Particular, special and general solutions For a given augmented matrix
$
A=\left(\begin{matrix}
4 & 6 & -2 & 2 \\
2 & 0 & 4 & 2 \\
\end{matrix}\right)
$, how would you find the particular, special, and genera solution? I am independently studying Linear Algebra but got stuck on this problem because I have no one to ask from. For the textbook I am using, I believe special is meant as the null space vector. 
 A: I'll model how we can find the general solution here:
We have the augmented matrix, where : $A = [A'\mid b\,]$ and $A'$ is a $2 \times 3$ coefficient matrix in the system $$A'X = {\bf b,\quad} \text{with}\;X = \begin{bmatrix}  x \\ y \\ z\end{bmatrix}\;\text{and}\;{\bf b} = \begin{bmatrix} 2\\ 2 \\ 0 \end{bmatrix}.$$ So we have 
$$A = [A'\mid b\,] = 
\begin{pmatrix}
4 & 6 & -2 & 2 \\
2 & 0 & 4 & 2 \\
0 & 0 & 0 & 0
\end{pmatrix}$$
Writing the system this way helps to remind us that we'll have a "free variable" to account for; writing $A$ this way adds no information, and takes away no information, from your posted augmented matrix:
$$A = 
\begin{pmatrix}
4 & 6 & -2 & 2 \\
2 & 0 & 4 & 2 \\
\end{pmatrix}$$
So we proceed to get the matrix in row-echelon form. 

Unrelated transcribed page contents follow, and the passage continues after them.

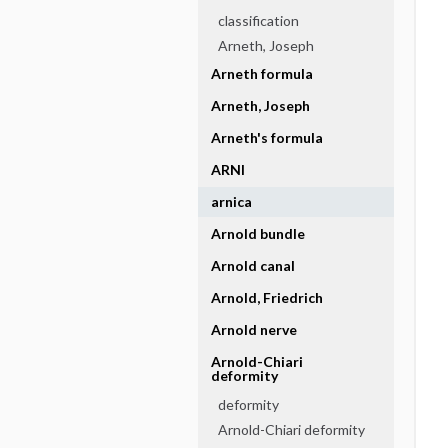
classification
Arneth, Joseph
Arneth formula
Arneth, Joseph
Arneth's formula
ARNI
arnica
Arnold bundle
Arnold canal
Arnold, Friedrich
Arnold nerve
Arnold-Chiari
deformity
deformity
Arnold-Chiari deformity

Swapping rows and dividing each row by $2$ gives us $\begin{pmatrix}
1 & 0 & 2 & 1 \\
2 & 3 & -1 & 1 \\
0 & 0 & 0 & 0
\end{pmatrix}\quad$
And taking $\;(-2 R_1 + R_2 \rightarrow R_2)\;$ gives us: $\;\begin{pmatrix}
1 & 0 & 2 & 1 \\
0 & 3 & -5 & -1 \\
0 & 0 & 0 & 0
\end{pmatrix}$
I "carried" the zero row along just to make evident after reducing our matrix a bit, that our system has no unique solution, but infinitely may solutions: The coefficient matrix has rank $2 < 3$.

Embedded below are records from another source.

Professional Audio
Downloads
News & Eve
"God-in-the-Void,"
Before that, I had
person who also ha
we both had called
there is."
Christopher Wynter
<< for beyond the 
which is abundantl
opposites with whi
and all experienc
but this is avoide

So we equate the "free" variable $z$ to some parameter, say $z = t.$ Then we read off what this tells us about $x, y$ with respect to the parameter $z = t$.
$$\displaystyle x + 2z = 1 \iff x = 1 - 2t;\quad 3y - 5z = -1 \iff y = \frac53 t - \frac 13$$
Then the general solution is given by $\;\displaystyle X = \begin{bmatrix} x \\ y\\ z \end{bmatrix} \; = \;\begin{bmatrix} 1 - 2t \\ \frac 53t - \frac 13\\ t \end{bmatrix}$
Now, can you take it from there, what a particular solution might be? (Hint: set $t$ equal to the simplest value you can think of to simplify the particular solution.)